Sphingobium phenoxybenzoativorans SC_3 degrades and utilizes diphenyl ether (DE) or 2-carboxy-DE as its sole carbon and energy source. In this study, we report the degradation of DE and 2-carboxy-DE initiated by a novel ring cleavage angular dioxygenase (diphenyl ether dioxygenase [Dpe]) in the strain. Dpe functions at the angular carbon and its adjacent carbon (C-1a, C-2) of a benzene ring in DE (or the 2-carboxybenzene ring in 2-carboxy-DE) and cleaves the C-1a-C-2 bond (decarboxylation occurs simultaneously for 2-carboxy-DE), yielding 2,4-hexadienal phenyl ester, which is subsequently hydrolyzed to muconic acid semialdehyde and phenol. Dpe is a type IV Rieske non-heme iron oxygenase (RHO) and consists of three components: a hetero-oligomer oxygenase, a [2Fe-2S]-type ferredoxin, and a glutathione reductase (GR)-type reductase. Genetic analyses revealed that dpeA1A2 plays an essential role in the degradation and utilization of DE and 2-carboxy-DE in S. phenoxybenzoativorans SC_3. Enzymatic study showed that transformation of 1 molecule of DE needs two molecules of oxygen and two molecules of NADH, supporting the assumption that the cleavage of DE catalyzed by Dpe is a continuous two-step dioxygenation process: DE is dioxygenated at C-1a and C-2 to form a hemiacetal-like intermediate, which is further deoxygenated, resulting in the cleavage of the C-1a-C-2 bond to form one molecule of 2,4-hexadienal phenyl ester and two molecules of H₂O. This study extends our knowledge of the mode and mechanism of ring cleavage of aromatic compounds.IMPORTANCE Benzene ring cleavage, catalyzed by dioxygenase, is the key and speed-limiting step in the aerobic degradation of aromatic compounds.
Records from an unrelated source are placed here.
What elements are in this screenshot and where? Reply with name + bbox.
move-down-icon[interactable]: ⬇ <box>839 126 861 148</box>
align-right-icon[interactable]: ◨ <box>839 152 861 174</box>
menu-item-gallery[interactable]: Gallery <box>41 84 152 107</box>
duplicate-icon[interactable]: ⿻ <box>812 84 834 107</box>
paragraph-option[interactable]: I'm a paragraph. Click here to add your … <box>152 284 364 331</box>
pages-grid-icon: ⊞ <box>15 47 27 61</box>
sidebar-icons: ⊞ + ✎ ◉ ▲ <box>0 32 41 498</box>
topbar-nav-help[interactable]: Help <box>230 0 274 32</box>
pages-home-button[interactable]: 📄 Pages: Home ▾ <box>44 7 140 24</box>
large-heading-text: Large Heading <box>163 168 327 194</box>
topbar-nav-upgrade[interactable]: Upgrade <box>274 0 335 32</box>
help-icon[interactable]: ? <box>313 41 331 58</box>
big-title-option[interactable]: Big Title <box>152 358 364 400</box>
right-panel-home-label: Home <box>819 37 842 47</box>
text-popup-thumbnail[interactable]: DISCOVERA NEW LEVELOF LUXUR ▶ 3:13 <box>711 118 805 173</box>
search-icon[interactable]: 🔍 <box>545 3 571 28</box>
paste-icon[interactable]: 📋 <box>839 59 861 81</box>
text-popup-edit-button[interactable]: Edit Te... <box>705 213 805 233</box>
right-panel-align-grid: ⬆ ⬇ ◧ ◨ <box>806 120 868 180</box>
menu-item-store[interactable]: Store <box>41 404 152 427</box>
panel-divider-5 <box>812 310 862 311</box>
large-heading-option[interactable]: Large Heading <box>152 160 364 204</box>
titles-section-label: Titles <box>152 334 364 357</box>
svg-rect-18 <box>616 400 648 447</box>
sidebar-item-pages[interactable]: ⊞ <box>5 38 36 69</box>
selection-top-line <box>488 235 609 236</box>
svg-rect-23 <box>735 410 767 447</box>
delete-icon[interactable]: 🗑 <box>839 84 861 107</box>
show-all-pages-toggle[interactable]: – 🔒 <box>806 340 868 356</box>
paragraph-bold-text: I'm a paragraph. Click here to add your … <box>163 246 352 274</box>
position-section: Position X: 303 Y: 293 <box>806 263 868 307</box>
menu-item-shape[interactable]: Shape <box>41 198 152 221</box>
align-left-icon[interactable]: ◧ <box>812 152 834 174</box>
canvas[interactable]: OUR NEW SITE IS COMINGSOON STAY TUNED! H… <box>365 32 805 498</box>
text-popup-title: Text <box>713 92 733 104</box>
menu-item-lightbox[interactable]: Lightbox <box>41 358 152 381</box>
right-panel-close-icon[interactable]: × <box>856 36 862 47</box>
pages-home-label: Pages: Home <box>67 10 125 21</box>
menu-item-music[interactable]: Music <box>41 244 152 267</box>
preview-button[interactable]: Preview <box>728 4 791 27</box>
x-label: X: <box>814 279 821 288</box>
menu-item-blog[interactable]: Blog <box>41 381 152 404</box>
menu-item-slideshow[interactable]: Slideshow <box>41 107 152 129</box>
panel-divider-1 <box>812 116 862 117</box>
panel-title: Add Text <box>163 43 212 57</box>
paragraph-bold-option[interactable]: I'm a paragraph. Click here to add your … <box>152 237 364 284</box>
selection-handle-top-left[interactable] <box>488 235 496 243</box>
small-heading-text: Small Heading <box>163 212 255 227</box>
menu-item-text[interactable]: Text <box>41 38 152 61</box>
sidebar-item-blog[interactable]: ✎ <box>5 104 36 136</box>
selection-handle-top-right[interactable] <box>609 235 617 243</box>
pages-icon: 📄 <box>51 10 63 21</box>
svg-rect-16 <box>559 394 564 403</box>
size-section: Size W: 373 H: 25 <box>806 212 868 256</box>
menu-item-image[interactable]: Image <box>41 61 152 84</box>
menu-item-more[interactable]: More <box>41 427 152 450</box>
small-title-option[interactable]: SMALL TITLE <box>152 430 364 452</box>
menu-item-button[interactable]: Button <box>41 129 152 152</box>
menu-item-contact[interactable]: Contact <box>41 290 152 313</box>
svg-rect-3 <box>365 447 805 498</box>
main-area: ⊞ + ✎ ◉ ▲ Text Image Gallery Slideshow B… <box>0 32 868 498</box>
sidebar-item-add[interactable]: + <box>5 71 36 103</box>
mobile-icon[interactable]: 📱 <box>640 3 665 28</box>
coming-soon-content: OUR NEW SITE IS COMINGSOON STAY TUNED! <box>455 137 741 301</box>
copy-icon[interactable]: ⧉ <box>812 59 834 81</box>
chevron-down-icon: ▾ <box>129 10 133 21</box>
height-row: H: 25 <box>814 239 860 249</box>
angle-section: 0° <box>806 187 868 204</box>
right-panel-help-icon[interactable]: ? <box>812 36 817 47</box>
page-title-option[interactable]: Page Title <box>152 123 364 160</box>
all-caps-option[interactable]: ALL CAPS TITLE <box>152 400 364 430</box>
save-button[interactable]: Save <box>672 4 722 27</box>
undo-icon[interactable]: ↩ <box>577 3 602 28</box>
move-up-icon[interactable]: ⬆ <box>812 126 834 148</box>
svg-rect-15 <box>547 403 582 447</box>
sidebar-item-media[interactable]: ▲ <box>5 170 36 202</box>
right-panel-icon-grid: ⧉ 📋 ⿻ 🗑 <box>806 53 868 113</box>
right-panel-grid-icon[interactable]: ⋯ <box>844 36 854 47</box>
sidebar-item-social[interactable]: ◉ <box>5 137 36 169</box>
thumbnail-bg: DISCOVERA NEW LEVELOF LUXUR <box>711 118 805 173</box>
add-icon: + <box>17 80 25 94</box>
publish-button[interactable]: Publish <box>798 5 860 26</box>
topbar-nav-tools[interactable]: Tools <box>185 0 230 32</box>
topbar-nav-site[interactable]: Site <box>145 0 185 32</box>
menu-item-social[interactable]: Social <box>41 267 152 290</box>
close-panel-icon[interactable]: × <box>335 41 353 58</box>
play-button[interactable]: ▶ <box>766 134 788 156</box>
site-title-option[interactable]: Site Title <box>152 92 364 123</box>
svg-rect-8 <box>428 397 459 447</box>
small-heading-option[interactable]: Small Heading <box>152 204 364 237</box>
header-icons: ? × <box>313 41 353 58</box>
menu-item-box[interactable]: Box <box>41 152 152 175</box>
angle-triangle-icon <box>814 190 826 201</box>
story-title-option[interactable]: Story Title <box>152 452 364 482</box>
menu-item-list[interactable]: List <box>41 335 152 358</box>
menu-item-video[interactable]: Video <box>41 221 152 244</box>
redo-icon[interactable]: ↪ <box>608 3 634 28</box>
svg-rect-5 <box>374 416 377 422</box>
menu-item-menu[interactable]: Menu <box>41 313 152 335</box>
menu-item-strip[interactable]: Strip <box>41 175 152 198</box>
As previously reported, in the ring cleavage of DEs, the benzene ring needs to be first dihydroxylated at a lateral position and subsequently dehydrogenated and opened through extradiol cleavage. This process requires three enzymes (two dioxygenases and one dehydrogenase). In this study, we identified a novel angular dioxygenase (Dpe) in S. phenoxybenzoativorans SC_3. Under Dpe-mediated catalysis, the benzene ring of DE is dioxygenated at the angular position (C-1a, C-2), resulting in the cleavage of the C-1a-C-2 bond to generate a novel product, 2,4-hexadienal phenyl ester. This process needs only one angular dioxygenase, Dpe. Thus, the ring cleavage catalyzed by Dpe represents a novel mechanism of benzene ring cleavage.